While Democrats have a slim majority in the House of Representatives, the evenly split Senate -- with ties broken by Vice President Kamala Harris -- means that the opposition of any one Democrat could prevent a bill's passage.
"The truth of the matter is, Biden is like a third Obama administration," Brinkley, a professor of history at Rice University, said, referring to the obstructionism President Barack Obama faced from congressional Republicans. "We are a deeply divided country, and the idea of getting a legislative agenda done without any Republican help is very hard."
While people familiar with the $3 trillion spending plans stressed they were preliminary -- as was the price tag -- if Biden moves forward, he is likely to face stiff opposition from Republicans in Congress.
The president was unable to garner even one GOP vote in favor of the COVID-19 relief bill.
"I would like Republican -- elected Republican support," Biden said Thursday, "but what I know I have now is that I have electoral support from Republican voters. Republican voters agree with what I'm doing."
On Thursday, Biden dismissed Republican opposition to one issue, immigration reform, by nodding to the lasting impact Trump has had on the GOP.
"I know they have to posture for a while," Biden said. "They sort of got to get it out of their system. This is a -- but I’m ready to work with any Republican who wants to help solve the problem and make the situation better."
But Biden is running up against the time crunch of the traditional "honeymoon period" for new presidents, where their typically higher approval ratings allow them to push through more ambitious agenda items. Obama, for example, tackled major healthcare reform soon he took office.

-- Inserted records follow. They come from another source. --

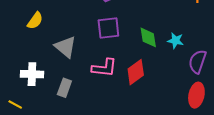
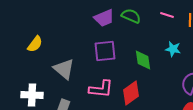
cyan star: (176, 41) -> (173, 49), moved

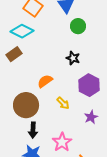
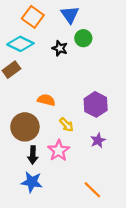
black star: (73, 58) -> (60, 48), moved
orange semicircle: (45, 81) -> (46, 100), turned 49
pink star: (62, 142) -> (59, 150), moved

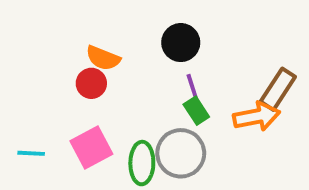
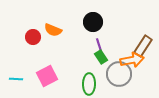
red circle: (91, 83) -> (33, 37), moved
gray circle: (181, 153) -> (119, 74), moved
green ellipse: (142, 163) -> (89, 84), moved

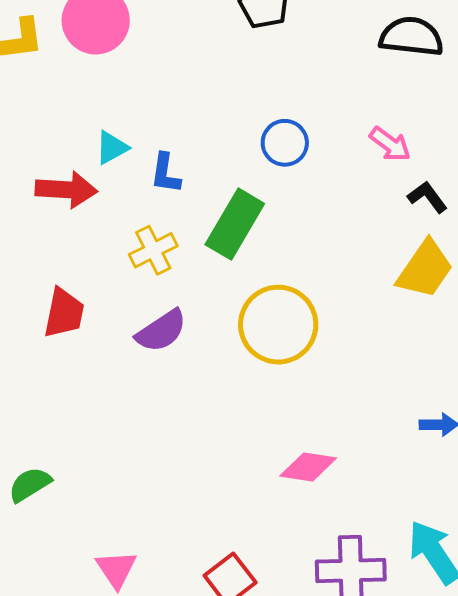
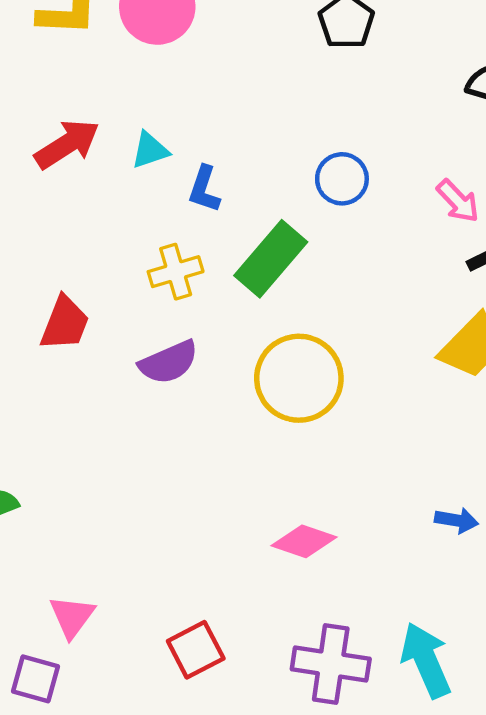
red arrow: (66, 190) -> (67, 144), moved, turned -46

"Since Franklin D. Roosevelt unleashed his 100 days of the New deal, there's been pressure on presidents to deliver results quickly, because the press starts saying, 'What did you do in your first 100 days?'" Brinkley said. "This is just part of a media culture that's developed particularly now with TV, especially in the 1950s with television. It starts becoming this big litmus test."
That dynamic is likely fueling Biden's infrastructure goals, he said. The 2022 midterms, too, are bearing down upon the president.
"There used to be a honeymoon period for presidents," Brinkley said. "If that exists anymore, it's only for a couple of months. And so you're naturally trying to get out of the gate with something big quickly."
ABC News' Rachel Scott and Molly Nagle contributed to this report.